Many of the strategies presented here are extensions from Simon Willison's work in his blog post, [Embedding paragraphs from my blog with E5-large-v2](https://til.simonwillison.net/llms/embed-paragraphs). Simon also maintains a handy command line utility for working with various LLM models, aptly named [LLM](https://llm.datasette.io/en/stable/). While Simon's writing largely focuses on the CLI capabilities of the tool (and the usefully opinionated integrations with SQLite), I prefer working with Pandas Dataframes. Here I show how to use the LLM library in that fashion.

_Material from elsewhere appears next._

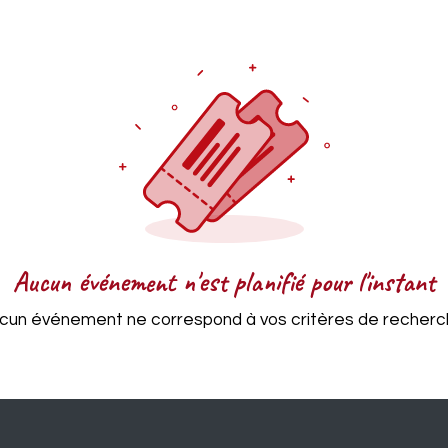
Aucun événement n'est planifié pour l'instant
cun événement ne correspond à vos critères de recherc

Embeddings are kindof a magic black box to end users, but the basic idea is that language models can create vectors or numerical values that represent not only words or sentences, but also the symantic _meaning_ of those words. Early research on this subject comes from [word2vec](https://code.google.com/archive/p/word2vec/). To illustrate: `vector('king') - vector('man') + vector('woman')` is mathematically close to `vector('queen')`. I find that _fascinating_! We'll use this concept to extract and match information against the Executive Order text.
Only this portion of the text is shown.